Carreira Exclusiva – O coordenador da Comissão Nacional Pró-SUS, Donizetti Giamberardino, considerou como positivo o resultado do 1º Fórum Nacional Pró-SUS, que foi antecedido por três encontros regionais. “Nas discussões que fizemos, realizamos reflexões a partir de quatro eixos: carreira médica e valorização do profissional, financiamento da saúde, contratualização dos serviços e integralidade na assistência. Fizemos boas reflexões e elas serão incorporadas em um proposta, a ser apresentada como contribuição da classe médica para o fortalecimento do SUS”, afirmou.
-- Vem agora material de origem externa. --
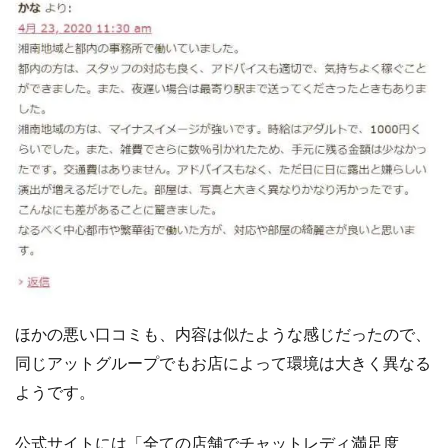
ほかの悪い口コミも、内容は似たような感じだったので、
同じアットグループでもお店によって環境は大きく異なる
ようです。
公式サイトには「全ての店舗でチャットレディ満足度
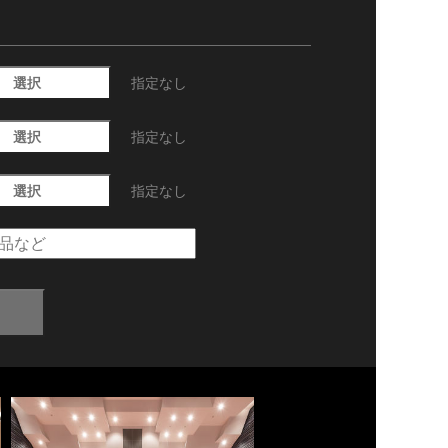
選択
指定なし
選択
指定なし
選択
指定なし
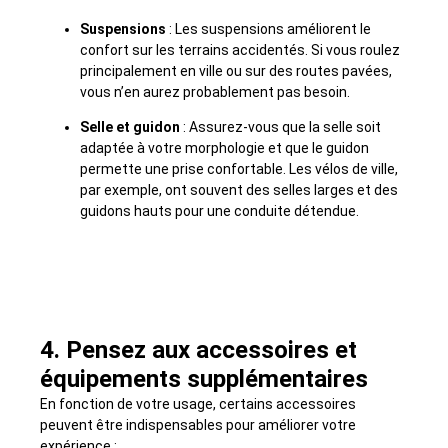
Suspensions
: Les suspensions améliorent le
confort sur les terrains accidentés. Si vous roulez
principalement en ville ou sur des routes pavées,
vous n’en aurez probablement pas besoin.
Selle et guidon
: Assurez-vous que la selle soit
adaptée à votre morphologie et que le guidon
permette une prise confortable. Les vélos de ville,
par exemple, ont souvent des selles larges et des
guidons hauts pour une conduite détendue.
4. Pensez aux accessoires et
équipements supplémentaires
En fonction de votre usage, certains accessoires
peuvent être indispensables pour améliorer votre
expérience :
Para Donizetti, foi possível concluir que sempre haverá uma relação tensionada entre os médicos e os governantes quanto à necessidade de mais financiamento para a saúde, que é preciso mais transparência nos contratos entre os governos e os prestadores de serviço, que deve haver um combate efetivo à corrupção e ser valorizada a atenção básica.

No encerramento, o presidente do CFM, Carlos Vital, elogiou a organização do evento pela Comissão Pró-SUS e defendeu a criação da carreira exclusiva do médico do SUS. “Podemos discutir modelos, mas não há como negar a necessidade de uma carreira, principalmente, para quem trabalha na atenção básica. Os especialistas poderão atuar com outras formas de contratação, mas a população e os médicos que trabalham com medicina de família precisam da segurança de uma carreira”, argumentou.